Alert those who need to know:
However, you may still have a moment of security weakness while renovating. Renovations can be great to both improve security and transform your home into a more beautiful version of itself. However, if you’re considering making major structural changes, you need to take precautions that you’re not leaving your home open to theft. If you’re leaving your home vacant while construction takes place, both your home security company and local police department should be contacted. Officials can check on your home not only to make sure your property is safe, but also to prevent any squatters or other uninvited people taking up residence in your home. Most major home security companies already offer 24/7 monitoring, but can keep extra tabs on a home they know is unoccupied.

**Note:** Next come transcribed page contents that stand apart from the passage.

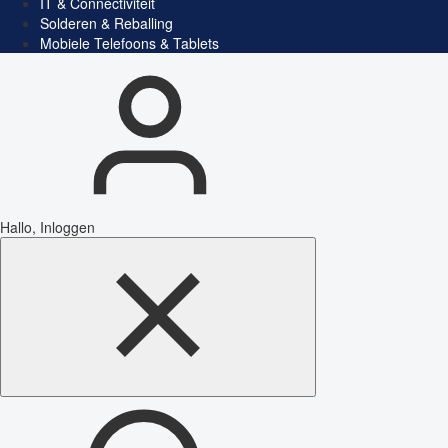
IT & Connectiviteit
Solderen & Reballing
Mobiele Telefoons & Tablets
Hallo, Inloggen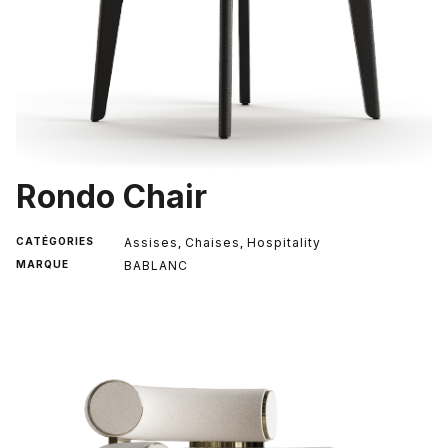
Rondo Chair
CATÉGORIES
Assises
Chaises
Hospitality
,
,
MARQUE
BABLANC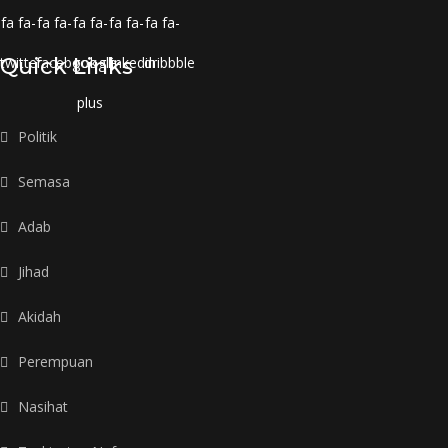
fa fa-
fa fa-
fa fa-
fa fa-
fa fa-
twitter
Quick Links
facebook
google-
linkedin
dribbble
plus
Politik
Semasa
Adab
Jihad
Akidah
Perempuan
Nasihat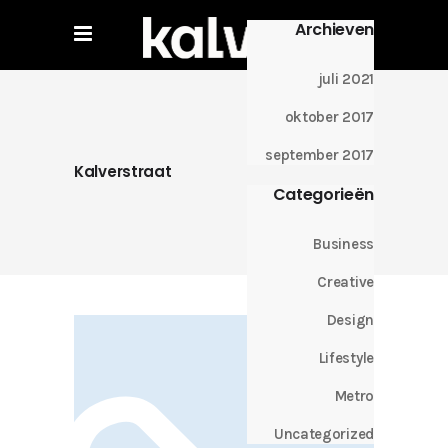
Archieven
juli 2021
oktober 2017
september 2017
Kalverstraat
Categorieën
Business
Creative
Design
Lifestyle
Metro
Uncategorized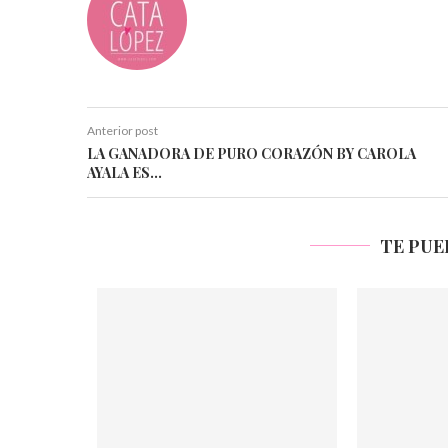
Anterior post
LA GANADORA DE PURO CORAZÓN BY CAROLA
AYALA ES…
TE PUE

Protecting the home’s contents
Some renovations are minor procedures, which means that you may remain in your home while construction is taking place. You may even be the one doing the fix-ups on your off-time! If you’ve decided to add an addition onto your home, or are altering the structure of your house enough so that you have open doors, windows, and walls, it’s time to invest in door and window guards. Plastic may work to keep temperature levels inside your home level, but a thief could easily take advantage of a partially built wall or open window. Window and door guards are used on vacant properties, and provide much better coverage.

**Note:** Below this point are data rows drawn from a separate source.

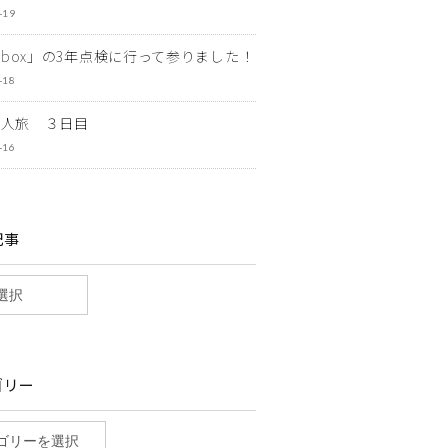
-19
ewbox」の3年点検に行って参りました！
-18
一人旅 ３日目
-16
記事
ゴリー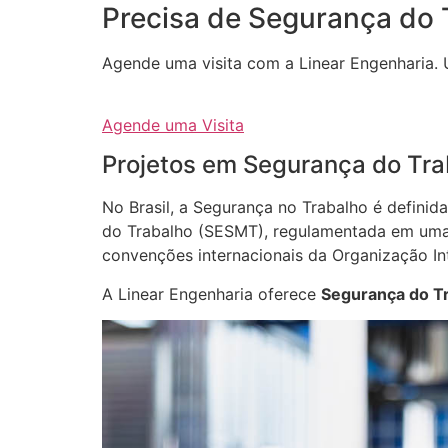
Precisa de Segurança do 
Agende uma visita com a Linear Engenharia. 
Agende uma Visita
Projetos em Segurança do Tra
No Brasil, a Segurança no Trabalho é defini
do Trabalho (SESMT), regulamentada em uma 
convenções internacionais da Organização Int
A Linear Engenharia oferece
Segurança do T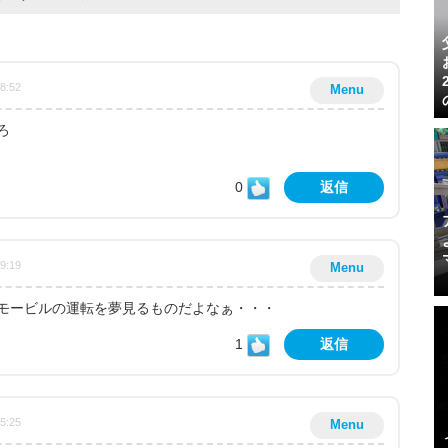
08:52
Menu
ろ
0
返信
29:19
Menu
モービルの運転を夢見るものだよなぁ・・・
1
返信
05:25
Menu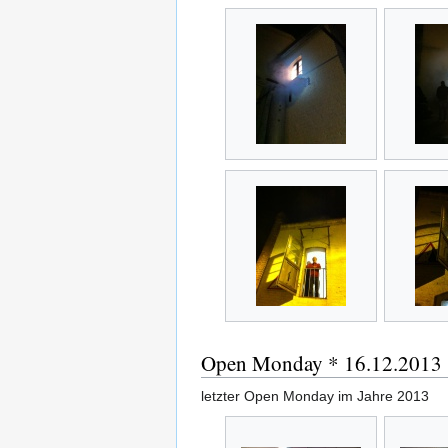
Open Monday * 16.12.2013
letzter Open Monday im Jahre 2013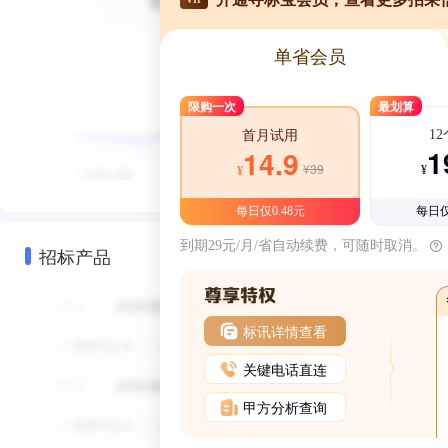
单省会员
限购一次
最划算
1
首月试用
1
14.9
¥39
¥
¥
每日仅0.48元
每日仅
到期29元/月/省自动续费，可随时取消。
招标产品
标讯详情查看
关键电话直连
甲方分析查询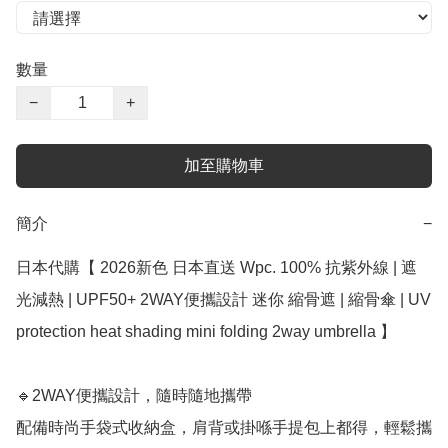
數量
−
+
加至購物車
簡介
−
日本代購【﻿ 2026新色 日本直送 Wpc. 100% 抗紫外線 | 遮
光減熱 | UPF50+ 2WAY便攜設計 迷你 縮骨遮 | 縮骨傘 | UV 
protection heat shading mini folding 2way umbrella 】

🔹2WAY便攜設計，隨時隨地攜帶

配備時尚手袋式收納盒，肩背或掛喺手提包上都得，輕鬆攜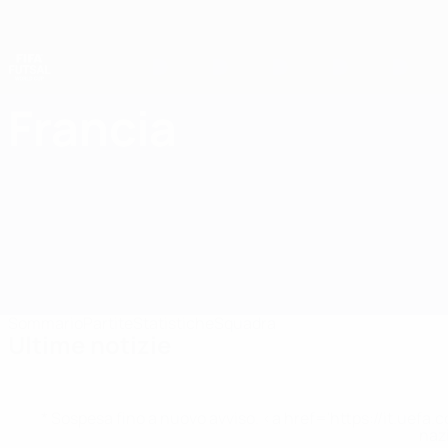
Passa
al
contenuto
principale
Coppa del Mondo Futsal
Francia
Francia Coppa del Mondo Futsal 2028
Sommario
Partite
Statistiche
Squadra
Ultime notizie
* Sospesa fino a nuovo avviso. <a href='https://it.u
naz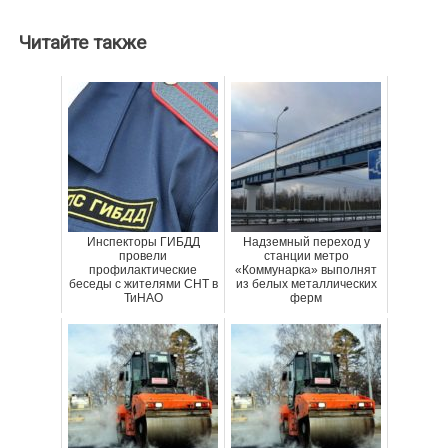
Читайте также
Инспекторы ГИБДД
Надземный переход у
провели
станции метро
профилактические
«Коммунарка» выполнят
беседы с жителями СНТ в
из белых металлических
ТиНАО
ферм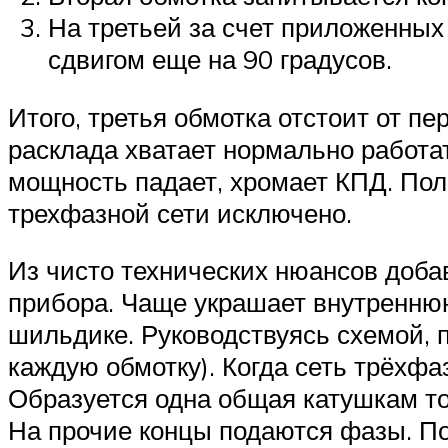
На третьей за счет приложенных
сдвигом еще на 90 градусов.
Итого, третья обмотка отстоит от пе
расклада хватает нормально работать
мощность падает, хромает КПД. Пол
трехфазной сети исключено.
Из чисто технических нюансов доба
прибора. Чаще украшает внутреннюю
шильдике. Руководствуясь схемой, п
каждую обмотку). Когда сеть трёхфа
Образуется одна общая катушкам то
На прочие концы подаются фазы. Пол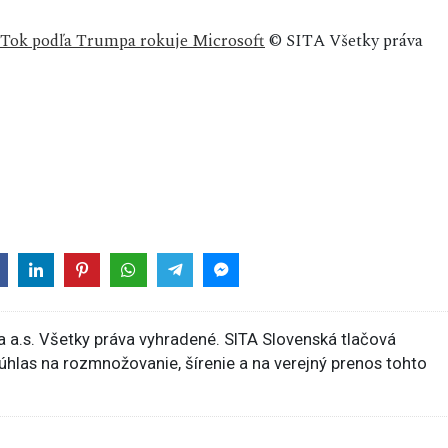
TikTok podľa Trumpa rokuje Microsoft
© SITA Všetky práva
 a.s. Všetky práva vyhradené. SITA Slovenská tlačová
súhlas na rozmnožovanie, šírenie a na verejný prenos tohto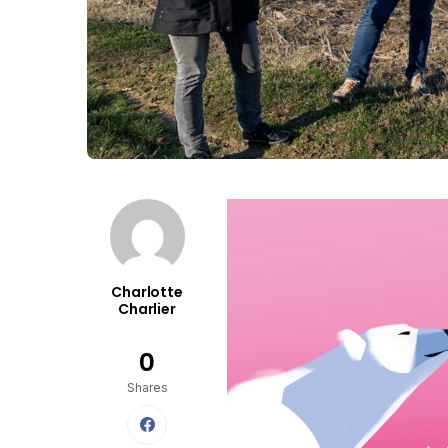
Charlotte
Charlier
0
Shares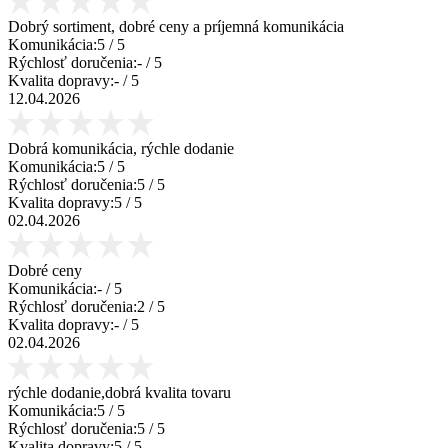
Dobrý sortiment, dobré ceny a príjemná komunikácia
Komunikácia:
5
/ 5
Rýchlosť doručenia:
-
/ 5
Kvalita dopravy:
-
/ 5
12.04.2026
Dobrá komunikácia, rýchle dodanie
Komunikácia:
5
/ 5
Rýchlosť doručenia:
5
/ 5
Kvalita dopravy:
5
/ 5
02.04.2026
Dobré ceny
Komunikácia:
-
/ 5
Rýchlosť doručenia:
2
/ 5
Kvalita dopravy:
-
/ 5
02.04.2026
rýchle dodanie,dobrá kvalita tovaru
Komunikácia:
5
/ 5
Rýchlosť doručenia:
5
/ 5
Kvalita dopravy:
5
/ 5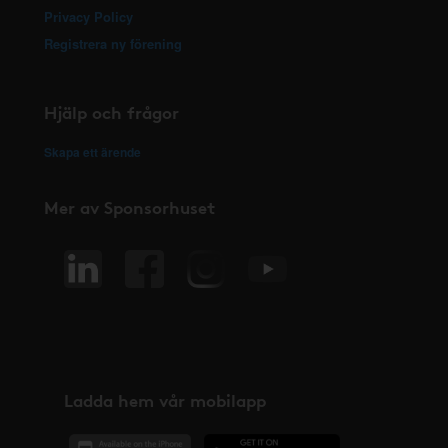
Privacy Policy
Registrera ny förening
Hjälp och frågor
Skapa ett ärende
Mer av Sponsorhuset
Ladda hem vår mobilapp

At the end of a long day working on renovations, it might be tempting to leave building materials and equipment spread across your lawn. The main issue with this decision is, as any construction worker will tell you, tools are expensive, and because they’re often left out, the items are most often stolen and resold elsewhere. To prevent this, put any tools away in the garage or shed, and place alarms on items that are too big to be moved inside. That way, if anyone attempts to move the larger items, the sensor should alert you.

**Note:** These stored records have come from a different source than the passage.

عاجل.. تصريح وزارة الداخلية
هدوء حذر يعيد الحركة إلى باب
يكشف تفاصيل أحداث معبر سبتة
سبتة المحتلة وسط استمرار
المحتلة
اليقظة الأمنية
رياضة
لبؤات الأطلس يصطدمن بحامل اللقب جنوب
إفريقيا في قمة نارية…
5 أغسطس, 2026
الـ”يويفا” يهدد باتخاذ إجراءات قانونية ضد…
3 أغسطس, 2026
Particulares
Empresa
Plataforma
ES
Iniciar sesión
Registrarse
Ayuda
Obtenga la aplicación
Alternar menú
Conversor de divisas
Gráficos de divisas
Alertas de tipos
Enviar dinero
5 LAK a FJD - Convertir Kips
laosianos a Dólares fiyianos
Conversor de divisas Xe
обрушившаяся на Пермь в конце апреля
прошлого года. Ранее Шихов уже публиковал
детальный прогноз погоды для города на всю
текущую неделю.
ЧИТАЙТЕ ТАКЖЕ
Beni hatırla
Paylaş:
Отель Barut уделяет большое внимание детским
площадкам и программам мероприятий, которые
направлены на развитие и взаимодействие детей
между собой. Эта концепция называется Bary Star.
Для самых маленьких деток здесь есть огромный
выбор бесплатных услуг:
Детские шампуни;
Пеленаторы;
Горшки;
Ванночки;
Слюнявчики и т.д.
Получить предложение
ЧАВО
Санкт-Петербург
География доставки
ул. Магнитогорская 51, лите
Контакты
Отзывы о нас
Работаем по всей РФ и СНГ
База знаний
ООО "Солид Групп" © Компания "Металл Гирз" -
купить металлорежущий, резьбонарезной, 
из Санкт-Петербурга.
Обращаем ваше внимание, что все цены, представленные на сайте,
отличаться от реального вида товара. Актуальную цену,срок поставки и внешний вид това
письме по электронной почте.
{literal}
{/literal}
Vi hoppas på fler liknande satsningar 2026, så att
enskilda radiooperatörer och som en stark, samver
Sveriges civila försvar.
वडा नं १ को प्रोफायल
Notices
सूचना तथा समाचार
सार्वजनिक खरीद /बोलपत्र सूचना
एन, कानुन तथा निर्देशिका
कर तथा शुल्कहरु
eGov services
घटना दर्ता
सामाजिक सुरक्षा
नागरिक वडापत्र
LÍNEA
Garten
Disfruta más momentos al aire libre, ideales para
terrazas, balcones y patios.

Basic security necessities
The last step is to double and triple check that your home is as locked up as possible at the end of the day. Contractors, construction workers, designers, and your family may all be wandering in and out of your home at various times, but at the end of the day it’s your responsibility as the homeowner to make sure every door is dead bolted. Your home is your sanctuary, and if you’re taking the time to perfect it exactly to your style, you should also make sure to protect yourself while renovations are taking place!